Sunday, 9 November 2014

Grape Hyacinth or “Muscari” Flower

We can count on this bulb to bloom at the same time as my daffodils and tulips and provide me with some blue accents for my bouquets. The stems are just long enough to be stuck in among the larger flowers, and the small spikes of tiny blue balls are a good contrast to the rounder shapes of the daffodils and tulips. They’re best grown in a spot where you can admire them up close, because the flowers are small because blue flowers are hard to see at a distance. They’re lovely in rock gardens. 

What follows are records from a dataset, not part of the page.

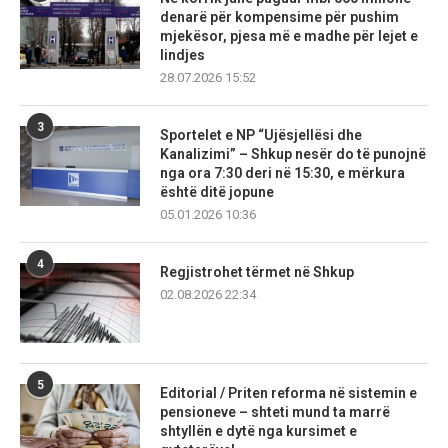
denarë për kompensime për pushim
mjekësor, pjesa më e madhe për lejet e
lindjes
28.07.2026 15:52
3
Sportelet e NP “Ujësjellësi dhe
Kanalizimi” – Shkup nesër do të punojnë
nga ora 7:30 deri në 15:30, e mërkura
është ditë jopune
05.01.2026 10:36
4
Regjistrohet tërmet në Shkup
02.08.2026 22:34
5
Editorial / Priten reforma në sistemin e
pensioneve – shteti mund ta marrë
shtyllën e dytë nga kursimet e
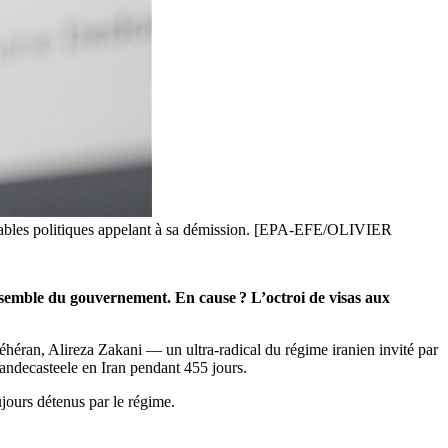
sables politiques appelant à sa démission. [EPA-EFE/OLIVIER
ensemble du gouvernement. En cause ? L’octroi de visas aux
héran, Alireza Zakani — un ultra-radical du régime iranien invité par
Vandecasteele en Iran pendant 455 jours.
jours détenus par le régime.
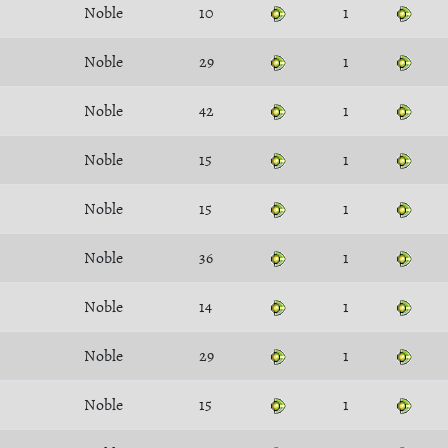
Noble
10
1
Noble
29
1
Noble
42
1
Noble
15
1
Noble
15
1
Noble
36
1
Noble
14
1
Noble
29
1
Noble
15
1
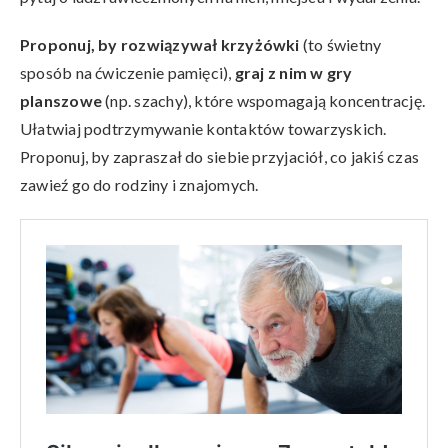
Proponuj, by rozwiązywał krzyżówki
(to świetny
sposób na ćwiczenie pamięci),
graj z nim w gry
planszowe
(np. szachy), które wspomagają koncentrację.
Ułatwiaj podtrzymywanie kontaktów towarzyskich.
Proponuj, by zapraszał do siebie przyjaciół, co jakiś czas
zawieź go do rodziny i znajomych.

Most of the hybrids sold are derived from Muscari armeniacum, which has large flowers, and grows up to eight inches, or from M.Botryoides, which is a little taller and usually deep blue. There’s also a white variety called “Pearls of Spain”. M. Tubergenianum grows up to eight inches and is light blue at the top of the spike and darker blue at the bottom. These rugged little bulbs are hardy to Zones two to four depending on the variety those derived from M. botryoides are the hardiest. Foliage sometimes appears in fall and winter over. 

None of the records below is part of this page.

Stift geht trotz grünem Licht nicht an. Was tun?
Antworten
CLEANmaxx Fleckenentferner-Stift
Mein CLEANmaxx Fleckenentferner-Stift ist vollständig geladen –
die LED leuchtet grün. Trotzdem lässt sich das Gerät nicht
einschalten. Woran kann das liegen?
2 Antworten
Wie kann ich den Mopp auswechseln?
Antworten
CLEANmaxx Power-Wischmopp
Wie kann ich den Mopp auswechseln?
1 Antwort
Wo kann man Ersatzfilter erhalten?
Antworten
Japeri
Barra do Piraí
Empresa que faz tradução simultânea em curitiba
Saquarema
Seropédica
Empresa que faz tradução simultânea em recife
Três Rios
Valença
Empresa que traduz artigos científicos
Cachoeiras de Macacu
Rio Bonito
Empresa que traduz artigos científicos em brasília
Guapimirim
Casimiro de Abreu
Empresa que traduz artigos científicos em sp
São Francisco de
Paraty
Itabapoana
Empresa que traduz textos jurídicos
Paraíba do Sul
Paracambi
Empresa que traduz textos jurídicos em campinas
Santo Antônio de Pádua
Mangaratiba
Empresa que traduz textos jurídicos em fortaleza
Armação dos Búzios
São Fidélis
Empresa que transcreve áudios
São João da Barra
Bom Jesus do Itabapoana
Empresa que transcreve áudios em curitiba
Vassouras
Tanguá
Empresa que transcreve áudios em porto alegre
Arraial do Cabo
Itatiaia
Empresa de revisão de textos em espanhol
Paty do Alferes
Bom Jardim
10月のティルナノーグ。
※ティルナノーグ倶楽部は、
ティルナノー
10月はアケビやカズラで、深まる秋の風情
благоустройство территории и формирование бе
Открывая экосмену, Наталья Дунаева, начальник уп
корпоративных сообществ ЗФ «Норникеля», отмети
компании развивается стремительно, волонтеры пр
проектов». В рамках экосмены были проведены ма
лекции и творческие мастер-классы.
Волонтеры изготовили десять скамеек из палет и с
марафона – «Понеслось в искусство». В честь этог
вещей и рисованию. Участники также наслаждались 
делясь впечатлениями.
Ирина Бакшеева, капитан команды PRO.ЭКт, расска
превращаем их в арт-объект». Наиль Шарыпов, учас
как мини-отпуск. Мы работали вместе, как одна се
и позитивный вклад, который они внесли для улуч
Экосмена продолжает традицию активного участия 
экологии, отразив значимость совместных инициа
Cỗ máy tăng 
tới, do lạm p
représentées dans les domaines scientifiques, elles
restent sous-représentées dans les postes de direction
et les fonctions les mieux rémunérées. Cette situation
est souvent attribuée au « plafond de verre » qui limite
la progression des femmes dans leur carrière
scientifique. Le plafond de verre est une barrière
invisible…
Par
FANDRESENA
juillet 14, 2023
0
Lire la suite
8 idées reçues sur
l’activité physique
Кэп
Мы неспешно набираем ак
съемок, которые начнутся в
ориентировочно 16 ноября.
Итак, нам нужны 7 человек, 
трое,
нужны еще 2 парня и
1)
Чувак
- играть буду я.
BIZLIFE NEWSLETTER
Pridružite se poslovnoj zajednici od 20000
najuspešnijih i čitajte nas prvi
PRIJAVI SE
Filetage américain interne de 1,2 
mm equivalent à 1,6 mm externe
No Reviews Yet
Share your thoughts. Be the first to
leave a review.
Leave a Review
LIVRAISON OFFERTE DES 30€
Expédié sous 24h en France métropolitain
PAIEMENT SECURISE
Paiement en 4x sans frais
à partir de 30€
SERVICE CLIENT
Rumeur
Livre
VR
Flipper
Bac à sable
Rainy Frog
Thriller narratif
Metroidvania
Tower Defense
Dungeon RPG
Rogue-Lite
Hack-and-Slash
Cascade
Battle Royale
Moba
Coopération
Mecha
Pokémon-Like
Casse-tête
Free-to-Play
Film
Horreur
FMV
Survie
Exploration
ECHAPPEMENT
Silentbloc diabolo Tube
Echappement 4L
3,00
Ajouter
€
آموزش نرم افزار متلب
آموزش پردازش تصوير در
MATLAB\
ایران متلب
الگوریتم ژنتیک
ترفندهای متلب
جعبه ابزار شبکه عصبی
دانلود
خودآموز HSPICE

How to Grow Grape Hyacinth

Grape hyacinths like full sun or part shade and an average, well-drained soil. Well, plant three inches apart, and three inches deep, in later summer or as early in fall as possible. You can propagate the species from seed and hybrids from offsets (new bulbs that form next to the old ones). Usually they will multiply well by themselves, but if you let them self-sow they may not breed true to color.